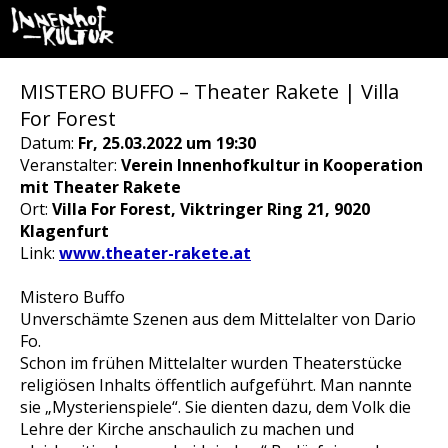
MISTERO BUFFO – Theater Rakete | Villa
For Forest
Datum:
Fr, 25.03.2022 um 19:30
Veranstalter:
Verein Innenhofkultur in Kooperation
mit Theater Rakete
Ort:
Villa For Forest, Viktringer Ring 21, 9020
Klagenfurt
Link:
www.theater-rakete.at
Mistero Buffo
Unverschämte Szenen aus dem Mittelalter von Dario
Fo.
Schon im frühen Mittelalter wurden Theaterstücke
religiösen Inhalts öffentlich aufgeführt. Man nannte
sie „Mysterienspiele“. Sie dienten dazu, dem Volk die
Lehre der Kirche anschaulich zu machen und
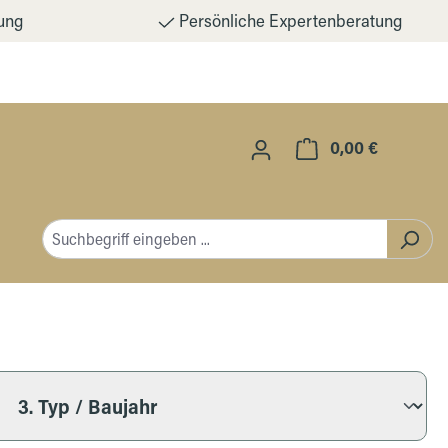
ung
Persönliche Expertenberatung
0,00 €
Warenkorb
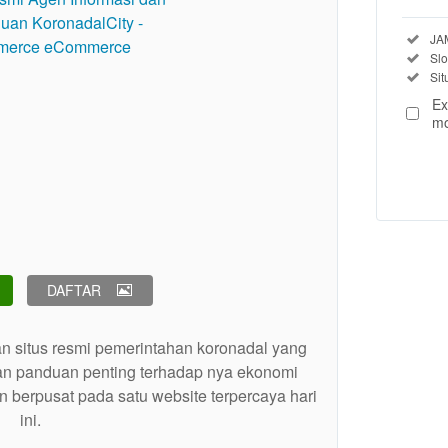
Regu
Inc
JA
Inc
Use, 
Sl
Inc
Si
prod
The t
Ex
buyer
mo
View
license
details
DAFTAR
an situs resmi pemerintahan koronadal yang
an panduan penting terhadap nya ekonomi
 berpusat pada satu website terpercaya hari
ini.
##########
### How to complete this task:
Report the number of lines in the records that include the string "Forest", and write no other words.

### Task response:
2